# PROMPT
Copy every line of the entries that has the string "Maio" in it.

Pixel coordinate grounding data:
....

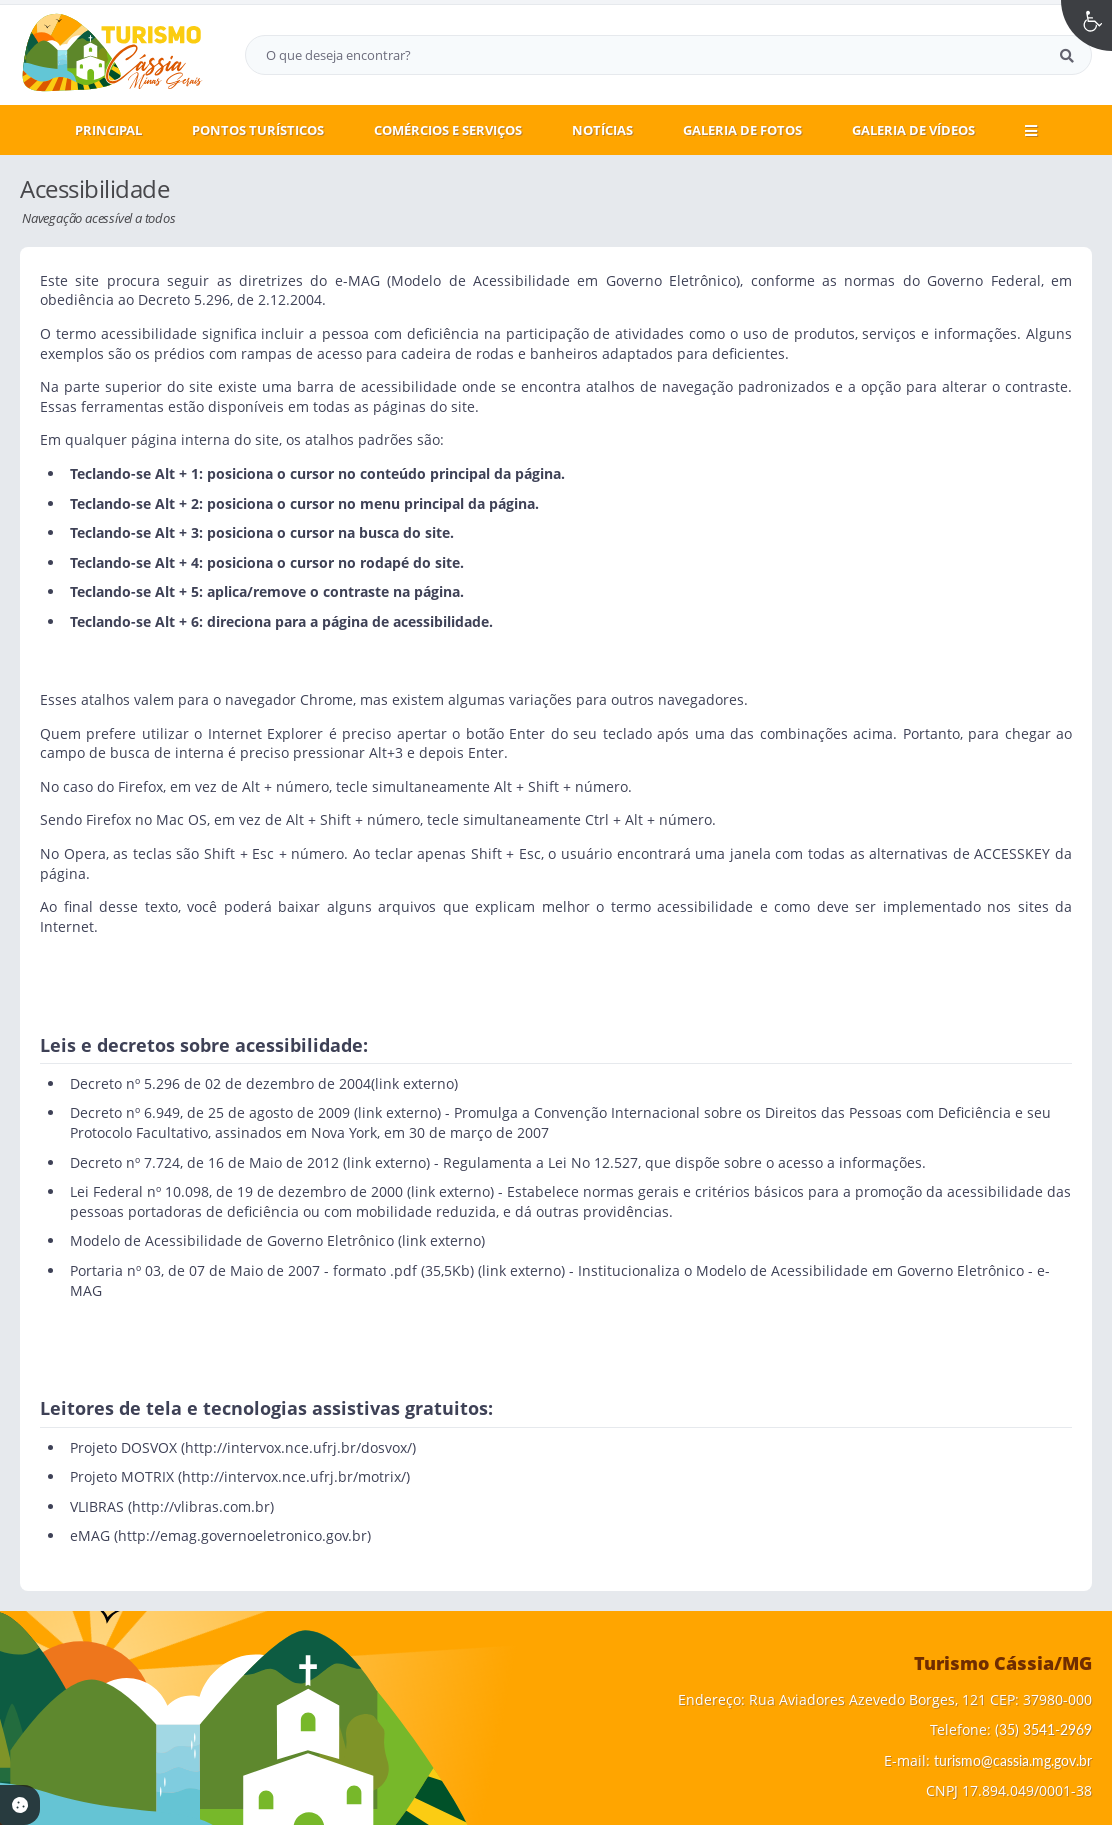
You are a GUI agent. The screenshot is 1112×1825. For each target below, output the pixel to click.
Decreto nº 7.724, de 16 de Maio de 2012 (204, 1162)
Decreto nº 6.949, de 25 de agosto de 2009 (210, 1112)
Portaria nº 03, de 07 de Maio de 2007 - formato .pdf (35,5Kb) (272, 1270)
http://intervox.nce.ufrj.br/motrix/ (294, 1476)
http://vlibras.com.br (201, 1506)
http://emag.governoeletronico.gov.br (242, 1535)
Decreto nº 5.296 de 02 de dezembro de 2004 (220, 1083)
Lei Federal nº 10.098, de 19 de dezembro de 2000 (236, 1191)
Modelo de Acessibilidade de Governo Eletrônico (232, 1240)
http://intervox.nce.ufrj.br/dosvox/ (298, 1447)
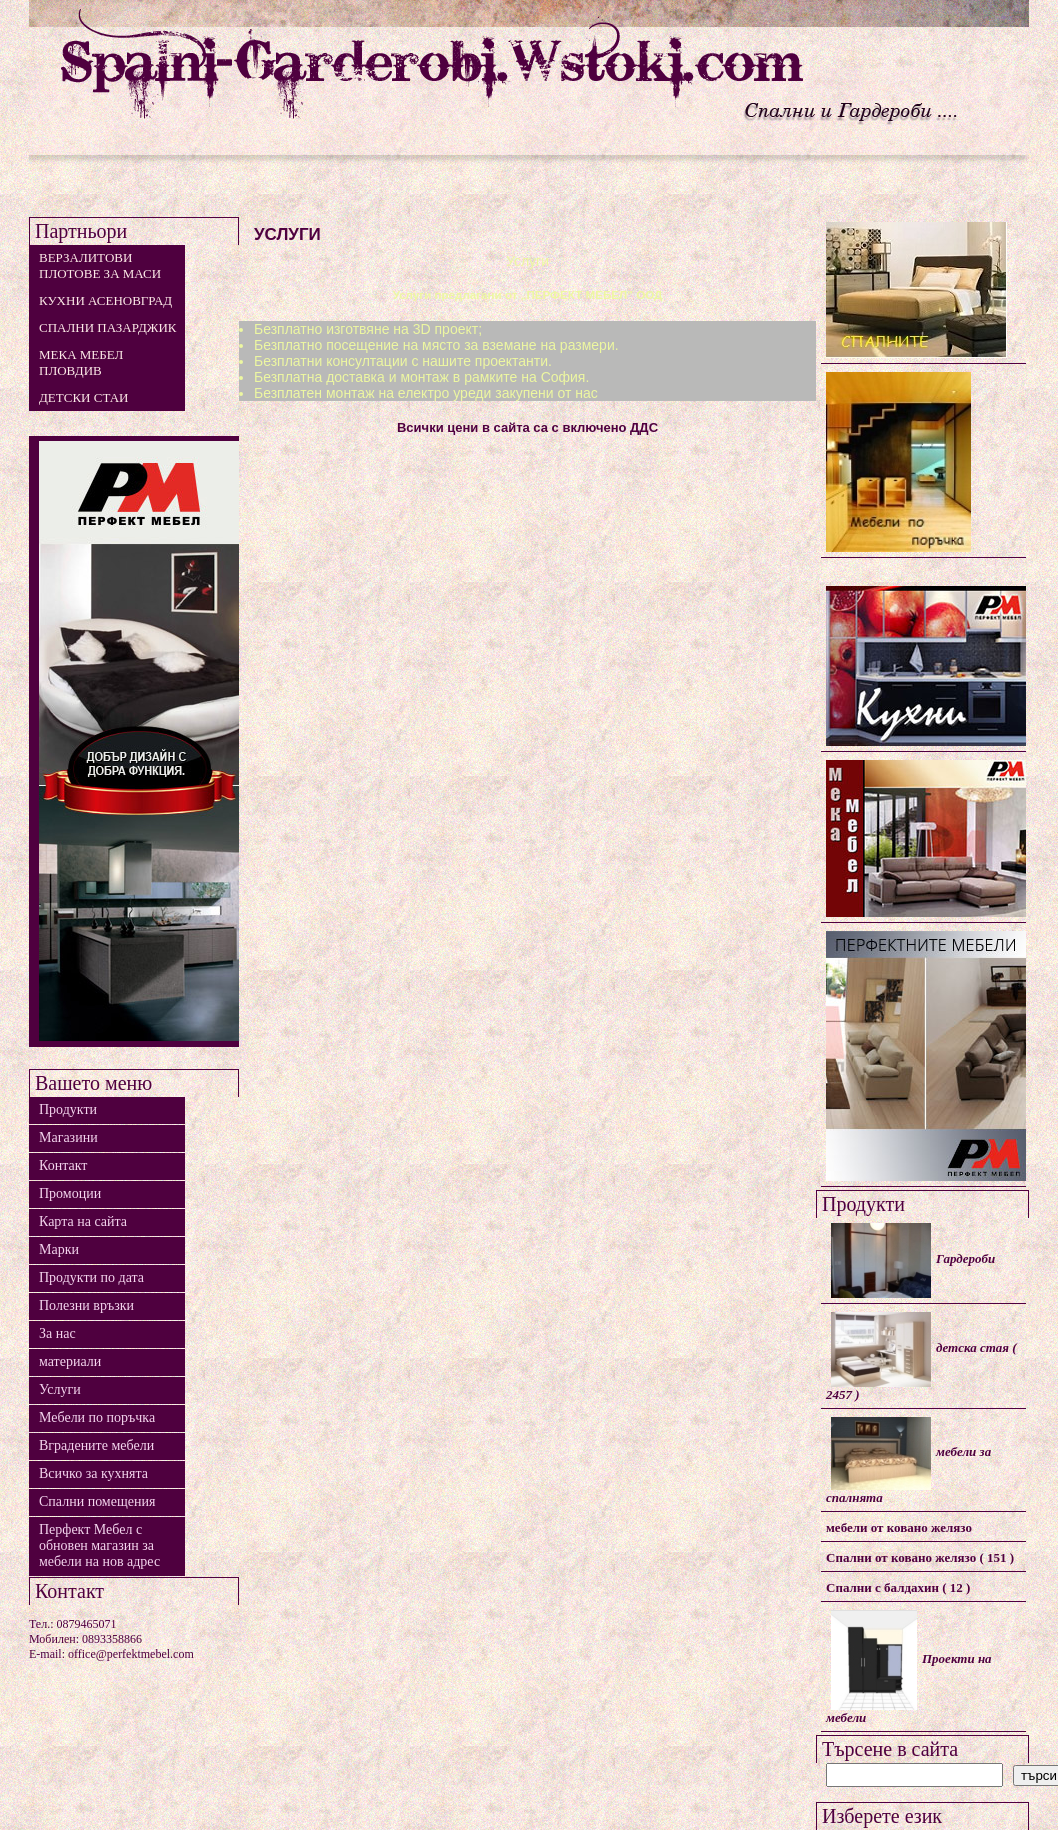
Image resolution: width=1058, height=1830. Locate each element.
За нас (57, 1333)
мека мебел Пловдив (81, 362)
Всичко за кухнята (93, 1473)
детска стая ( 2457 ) (921, 1357)
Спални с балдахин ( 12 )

....

# SOLUTION TO THE EXERCISE
Decreto nº 7.724, de 16 de Maio de 2012 (204, 1162)
Portaria nº 03, de 07 de Maio de 2007 - formato .pdf (35,5Kb) (272, 1270)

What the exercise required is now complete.